If you really don't think using SQL powered expressions and aggregation is the solution you could consider limiting/chunking your data processing. Instead of fetching all rows at once do something like:
1) Fetch 5,000 rows
2) Aggregate/Calculate intermediary results
3) unset variables to free memory
4) Back to step 1 (fetch next set of rows)
Just an idea...
I haven't done this before in PHP, but you may consider fetching the rows using a scrollable cursor - see the fetch documentation for an example.
Instead of returning all the results of your query at once back to your PHP script, it holds the results on the server side and you use a cursor to iterate through them getting one at a time.

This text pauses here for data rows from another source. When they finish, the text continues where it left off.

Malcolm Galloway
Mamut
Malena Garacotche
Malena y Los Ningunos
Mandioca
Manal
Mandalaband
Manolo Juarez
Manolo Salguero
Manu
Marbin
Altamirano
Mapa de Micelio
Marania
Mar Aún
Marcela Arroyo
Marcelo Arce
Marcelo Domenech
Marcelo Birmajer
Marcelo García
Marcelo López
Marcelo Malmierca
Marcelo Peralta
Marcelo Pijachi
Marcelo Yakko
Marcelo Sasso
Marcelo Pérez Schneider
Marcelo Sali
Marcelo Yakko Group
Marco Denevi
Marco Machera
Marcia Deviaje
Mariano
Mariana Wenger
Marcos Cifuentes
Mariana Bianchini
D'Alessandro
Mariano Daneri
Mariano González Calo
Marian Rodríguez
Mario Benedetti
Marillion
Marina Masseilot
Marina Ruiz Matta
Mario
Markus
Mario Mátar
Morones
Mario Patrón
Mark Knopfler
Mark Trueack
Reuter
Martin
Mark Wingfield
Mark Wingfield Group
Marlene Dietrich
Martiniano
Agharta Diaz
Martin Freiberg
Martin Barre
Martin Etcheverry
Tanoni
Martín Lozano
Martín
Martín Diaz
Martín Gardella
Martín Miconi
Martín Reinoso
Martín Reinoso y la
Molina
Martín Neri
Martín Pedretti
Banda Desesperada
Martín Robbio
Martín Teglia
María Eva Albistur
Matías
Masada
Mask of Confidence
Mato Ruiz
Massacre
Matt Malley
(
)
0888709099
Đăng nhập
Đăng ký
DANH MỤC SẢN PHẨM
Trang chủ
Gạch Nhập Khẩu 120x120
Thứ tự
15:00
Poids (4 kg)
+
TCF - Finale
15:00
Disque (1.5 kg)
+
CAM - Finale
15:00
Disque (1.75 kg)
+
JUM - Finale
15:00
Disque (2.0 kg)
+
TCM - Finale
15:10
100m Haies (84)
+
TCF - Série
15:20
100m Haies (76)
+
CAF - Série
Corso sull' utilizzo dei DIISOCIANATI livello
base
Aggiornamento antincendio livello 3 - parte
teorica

Whilst I have not tested this, it is bound to have other drawbacks such as utilising more server resources and most likely reduced performance due to additional communication with the server.
Altering the fetch style may also have an impact as by default the documentation indicates it will store both an associative array and well as a numerical indexed array which is bound to increase memory usage.
As others have suggested, reducing the number of results in the first place is most likely a better option if possible.